▸ RECORDS TO USE:
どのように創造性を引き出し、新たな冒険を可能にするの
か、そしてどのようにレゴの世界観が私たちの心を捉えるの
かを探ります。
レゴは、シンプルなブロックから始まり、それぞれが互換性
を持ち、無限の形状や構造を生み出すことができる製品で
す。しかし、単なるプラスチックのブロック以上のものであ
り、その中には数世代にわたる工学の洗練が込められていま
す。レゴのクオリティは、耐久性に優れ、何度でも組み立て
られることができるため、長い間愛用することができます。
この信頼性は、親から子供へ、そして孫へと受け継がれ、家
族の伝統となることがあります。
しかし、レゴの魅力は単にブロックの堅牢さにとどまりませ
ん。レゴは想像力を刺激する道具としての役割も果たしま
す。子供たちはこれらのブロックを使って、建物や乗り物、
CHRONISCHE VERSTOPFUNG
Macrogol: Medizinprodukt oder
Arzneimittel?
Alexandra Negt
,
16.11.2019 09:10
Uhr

* * *

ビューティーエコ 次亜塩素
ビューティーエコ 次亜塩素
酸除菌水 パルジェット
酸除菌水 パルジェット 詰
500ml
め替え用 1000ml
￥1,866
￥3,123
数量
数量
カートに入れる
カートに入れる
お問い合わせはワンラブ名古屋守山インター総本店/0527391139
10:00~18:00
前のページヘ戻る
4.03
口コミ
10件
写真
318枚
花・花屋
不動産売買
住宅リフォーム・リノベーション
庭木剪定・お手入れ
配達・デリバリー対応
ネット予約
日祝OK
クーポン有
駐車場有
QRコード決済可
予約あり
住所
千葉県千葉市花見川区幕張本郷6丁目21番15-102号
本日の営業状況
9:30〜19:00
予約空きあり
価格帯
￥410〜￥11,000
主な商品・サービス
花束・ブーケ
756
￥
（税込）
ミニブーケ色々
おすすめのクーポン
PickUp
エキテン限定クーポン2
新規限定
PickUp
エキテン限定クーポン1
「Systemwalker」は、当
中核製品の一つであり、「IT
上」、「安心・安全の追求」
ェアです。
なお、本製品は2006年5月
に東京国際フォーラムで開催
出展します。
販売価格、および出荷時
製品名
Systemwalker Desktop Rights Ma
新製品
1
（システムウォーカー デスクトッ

==

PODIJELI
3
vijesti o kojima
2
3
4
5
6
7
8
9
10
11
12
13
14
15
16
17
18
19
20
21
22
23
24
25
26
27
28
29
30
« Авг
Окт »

▸ WHAT THE TASK REQUIRES: If a line in the listing contains the string "Systemwalker", copy it.

▸ TASK RESULT:
「Systemwalker」は、当
Systemwalker Desktop Rights Ma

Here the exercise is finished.